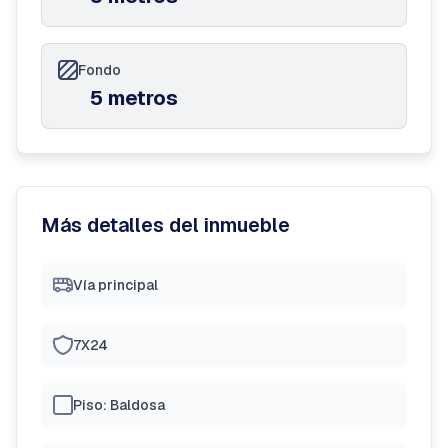
Fondo
5 metros
Más detalles del inmueble
Vía principal
7X24
Piso: Baldosa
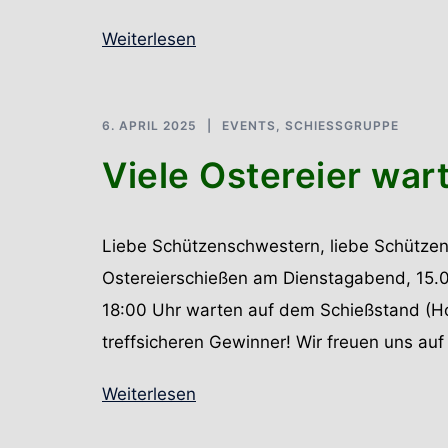
Weiterlesen
6. APRIL 2025
EVENTS
,
SCHIESSGRUPPE
Viele Ostereier war
Liebe Schützenschwestern, liebe Schützen
Ostereierschießen am Dienstagabend, 15.0
18:00 Uhr warten auf dem Schießstand (Hol
treffsicheren Gewinner! Wir freuen uns a
Weiterlesen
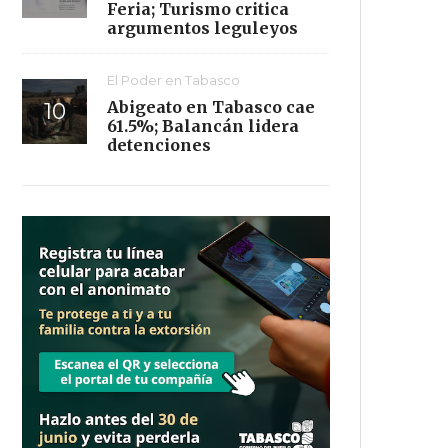
Feria; Turismo critica
argumentos leguleyos
El Poder en Tabasco
Abigeato en Tabasco cae
61.5%; Balancán lidera
detenciones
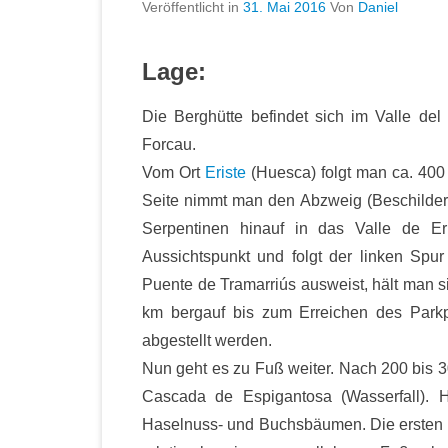
Veröffentlicht in
31. Mai 2016
Von
Daniel
Lage:
Die Berghütte befindet sich im Valle d
Forcau.
Vom Ort
Eriste
(Huesca) folgt man ca. 400
Seite nimmt man den Abzweig (Beschilderun
Serpentinen hinauf in das Valle de E
Aussichtspunkt und folgt der linken Spu
Puente de Tramarriús ausweist, hält man si
km bergauf bis zum Erreichen des Parkpl
abgestellt werden.
Nun geht es zu Fuß weiter. Nach 200 bis 3
Cascada de Espigantosa (Wasserfall). 
Haselnuss- und Buchsbäumen. Die ersten 10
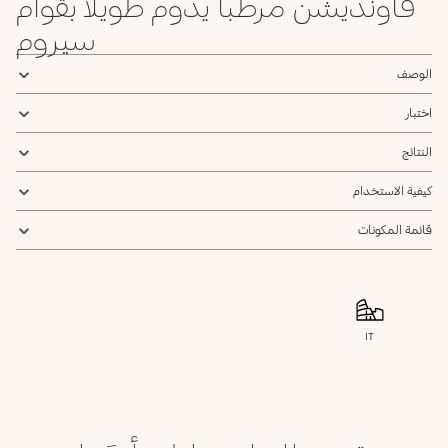
فاونديشن مرطباً يدوم طويلاً بقوام
سيروم
الوصف
اختبار
النتائج
كيفية الاستخدام
قائمة المكونات
IT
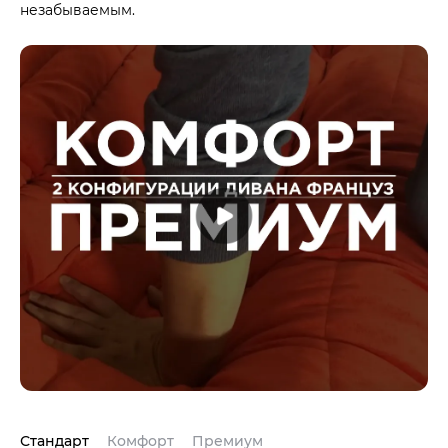
незабываемым.
Стандарт
Комфорт
Премиум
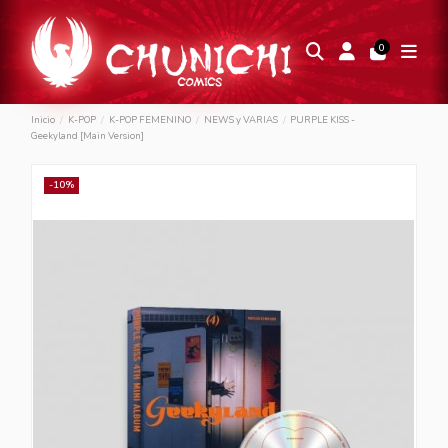
0
Inicio
K-POP
K-POP FEMENINO
NEWS y VARIAS
PURPLE KISS -
Geekyland [Main Version]
-10%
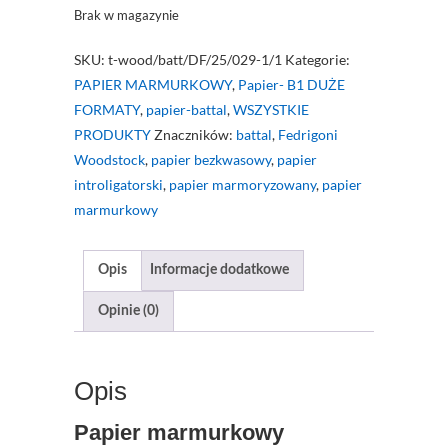
Brak w magazynie
SKU:
t-wood/batt/DF/25/029-1/1
Kategorie:
PAPIER MARMURKOWY
,
Papier- B1 DUŻE
FORMATY
,
papier-battal
,
WSZYSTKIE
PRODUKTY
Znaczników:
battal
,
Fedrigoni
Woodstock
,
papier bezkwasowy
,
papier
introligatorski
,
papier marmoryzowany
,
papier
marmurkowy
Opis
Informacje dodatkowe
Opinie (0)
Opis
Papier marmurkowy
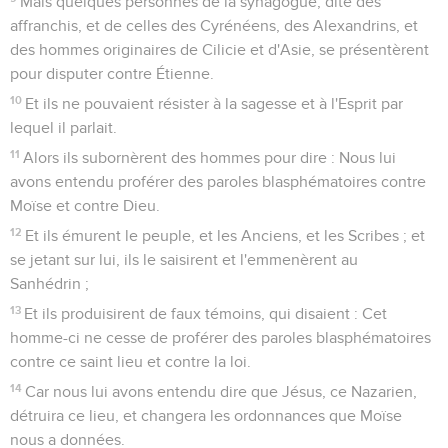
Mais quelques personnes de la synagogue, dite des
affranchis, et de celles des Cyrénéens, des Alexandrins, et
des hommes originaires de Cilicie et d'Asie, se présentèrent
pour disputer contre Étienne.
10
Et ils ne pouvaient résister à la sagesse et à l'Esprit par
lequel il parlait.
11
Alors ils subornèrent des hommes pour dire : Nous lui
avons entendu proférer des paroles blasphématoires contre
Moïse et contre Dieu.
12
Et ils émurent le peuple, et les Anciens, et les Scribes ; et
se jetant sur lui, ils le saisirent et l'emmenèrent au
Sanhédrin ;
13
Et ils produisirent de faux témoins, qui disaient : Cet
homme-ci ne cesse de proférer des paroles blasphématoires
contre ce saint lieu et contre la loi.
14
Car nous lui avons entendu dire que Jésus, ce Nazarien,
détruira ce lieu, et changera les ordonnances que Moïse
nous a données.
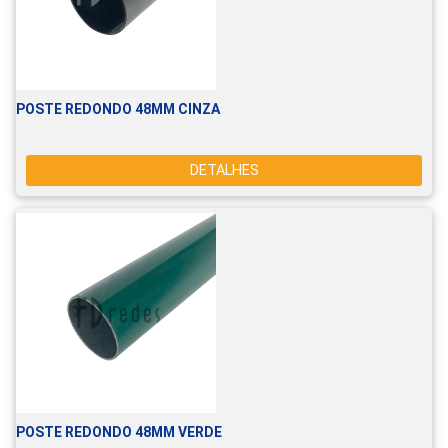
POSTE REDONDO 48MM CINZA
DETALHES
POSTE REDONDO 48MM VERDE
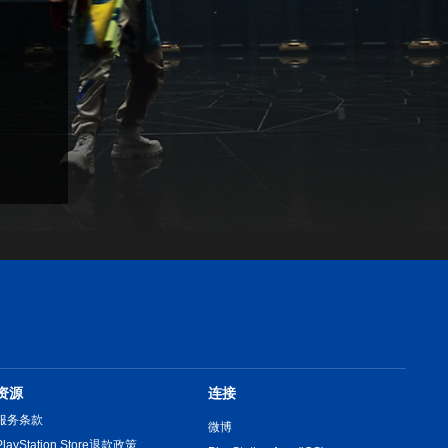
资源
连接
服务条款
微博
PlayStation Store退款政策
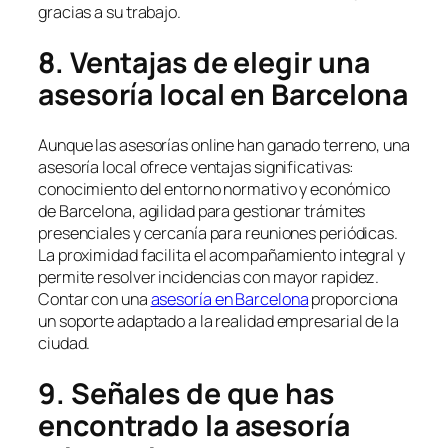
gracias a su trabajo.
8. Ventajas de elegir una
asesoría local en Barcelona
Aunque las asesorías online han ganado terreno, una
asesoría local ofrece ventajas significativas:
conocimiento del entorno normativo y económico
de Barcelona, agilidad para gestionar trámites
presenciales y cercanía para reuniones periódicas.
La proximidad facilita el acompañamiento integral y
permite resolver incidencias con mayor rapidez.
Contar con una
asesoría en Barcelona
proporciona
un soporte adaptado a la realidad empresarial de la
ciudad.
9. Señales de que has
encontrado la asesoría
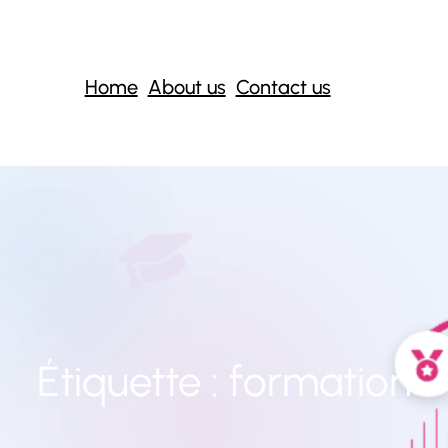
Home
About us
Contact us
Étiquette :
formation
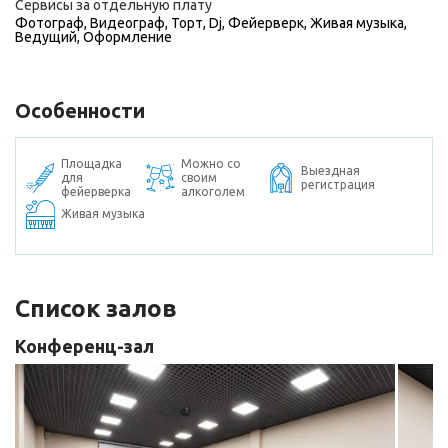
Сервисы за отдельную плату
Фотограф
,
Видеограф
,
Торт
,
Dj
,
Фейерверк
,
Живая музыка
,
Ведущий
,
Оформление
Особенности
Площадка
Можно со
Выездная
для
своим
регистрация
фейерверка
алкоголем
Живая музыка
Список залов
Конференц-зал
_ _ _ _ _
> What the exercise asks: Return every entry unchanged and skip the pictures.

> Completed task:
Fondo
5 metros
Más detalles del inmueble
Vía principal
7X24
Piso: Baldosa
Weiterlesen
6. APRIL 2025
EVENTS
,
SCHIESSGRUPPE
Viele Ostereier war
Liebe Schützenschwestern, liebe Schützen
Ostereierschießen am Dienstagabend, 15.0
18:00 Uhr warten auf dem Schießstand (Hol
treffsicheren Gewinner! Wir freuen uns a
Weiterlesen
Feria; Turismo critica
argumentos leguleyos
El Poder en Tabasco
Abigeato en Tabasco cae
61.5%; Balancán lidera
detenciones
Veröffentlicht in
31. Mai 2016
Von
Daniel
Lage:
Die Berghütte befindet sich im Valle d
Forcau.
Vom Ort
Eriste
(Huesca) folgt man ca. 400
Seite nimmt man den Abzweig (Beschilderun
Serpentinen hinauf in das Valle de E
Aussichtspunkt und folgt der linken Spu
Puente de Tramarriús ausweist, hält man si
km bergauf bis zum Erreichen des Parkpl
abgestellt werden.
Nun geht es zu Fuß weiter. Nach 200 bis 3
Cascada de Espigantosa (Wasserfall). 
Haselnuss- und Buchsbäumen. Die ersten 10
فاونديشن مرطباً يدوم طويلاً بقوام
سيروم
الوصف
اختبار
النتائج
كيفية الاستخدام
قائمة المكونات
IT
незабываемым.
Стандарт
Комфорт
Премиум
0
Inicio
K-POP
K-POP FEMENINO
NEWS y VARIAS
PURPLE KISS -
Geekyland [Main Version]
-10%
Brak w magazynie
SKU:
t-wood/batt/DF/25/029-1/1
Kategorie:
PAPIER MARMURKOWY
,
Papier- B1 DUŻE
FORMATY
,
papier-battal
,
WSZYSTKIE
PRODUKTY
Znaczników:
battal
,
Fedrigoni
Woodstock
,
papier bezkwasowy
,
papier
introligatorski
,
papier marmoryzowany
,
papier
marmurkowy
Opis
Informacje dodatkowe
Opinie (0)
Opis
Papier marmurkowy
Mais quelques personnes de la synagogue, dite des
affranchis, et de celles des Cyrénéens, des Alexandrins, et
des hommes originaires de Cilicie et d'Asie, se présentèrent
pour disputer contre Étienne.
10
Et ils ne pouvaient résister à la sagesse et à l'Esprit par
lequel il parlait.
11
Alors ils subornèrent des hommes pour dire : Nous lui
avons entendu proférer des paroles blasphématoires contre
Moïse et contre Dieu.
12
Et ils émurent le peuple, et les Anciens, et les Scribes ; et
se jetant sur lui, ils le saisirent et l'emmenèrent au
Sanhédrin ;
13
Et ils produisirent de faux témoins, qui disaient : Cet
homme-ci ne cesse de proférer des paroles blasphématoires
contre ce saint lieu et contre la loi.
14
Car nous lui avons entendu dire que Jésus, ce Nazarien,
détruira ce lieu, et changera les ordonnances que Moïse
nous a données.
POSTE REDONDO 48MM CINZA
DETALHES
POSTE REDONDO 48MM VERDE
资源
连接
服务条款
微博
PlayStation Store退款政策
gracias a su trabajo.
8. Ventajas de elegir una
asesoría local en Barcelona
Aunque las asesorías online han ganado terreno, una
asesoría local ofrece ventajas significativas:
conocimiento del entorno normativo y económico
de Barcelona, agilidad para gestionar trámites
presenciales y cercanía para reuniones periódicas.
La proximidad facilita el acompañamiento integral y
permite resolver incidencias con mayor rapidez.
Contar con una
asesoría en Barcelona
proporciona
un soporte adaptado a la realidad empresarial de la
ciudad.
9. Señales de que has
encontrado la asesoría
Home
About us
Contact us
Étiquette :
formation
Сервисы за отдельную плату
Фотограф
,
Видеограф
,
Торт
,
Dj
,
Фейерверк
,
Живая музыка
,
Ведущий
,
Оформление
Особенности
Площадка
Можно со
Выездная
для
своим
регистрация
фейерверка
алкоголем
Живая музыка
Список залов
Конференц-зал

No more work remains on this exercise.